RECORD EXTRACTS –
◆ ◆ ◆

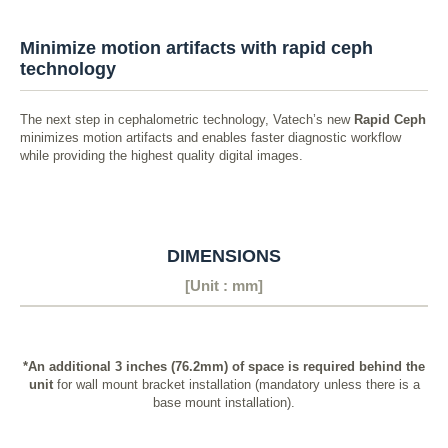
Minimize motion artifacts with rapid ceph
technology
The next step in cephalometric technology, Vatech’s new
Rapid Ceph
minimizes motion artifacts and enables faster diagnostic workflow
while providing the highest quality digital images.
DIMENSIONS
[Unit : mm]
*An additional 3 inches (76.2mm) of space is required behind the
unit
for wall mount bracket installation (mandatory unless there is a
base mount installation).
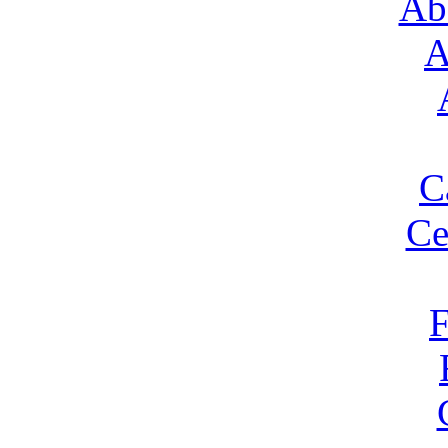
Ab
A
C
Ce
F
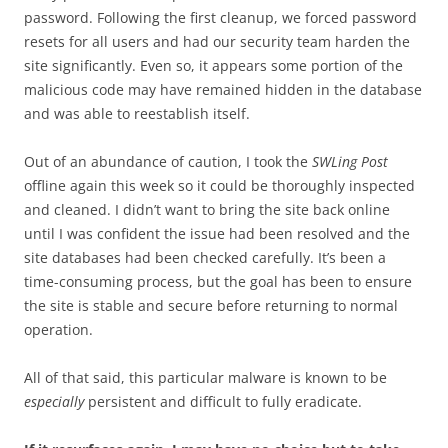
password. Following the first cleanup, we forced password
resets for all users and had our security team harden the
site significantly. Even so, it appears some portion of the
malicious code may have remained hidden in the database
and was able to reestablish itself.
Out of an abundance of caution, I took the
SWLing Post
offline again this week so it could be thoroughly inspected
and cleaned. I didn’t want to bring the site back online
until I was confident the issue had been resolved and the
site databases had been checked carefully. It’s been a
time-consuming process, but the goal has been to ensure
the site is stable and secure before returning to normal
operation.
All of that said, this particular malware is known to be
especially
persistent and difficult to fully eradicate.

◆ ◆ ◆

Copy out all the lines of the records that include "this".

THE ANSWER –
offline again this week so it could be thoroughly inspected
All of that said, this particular malware is known to be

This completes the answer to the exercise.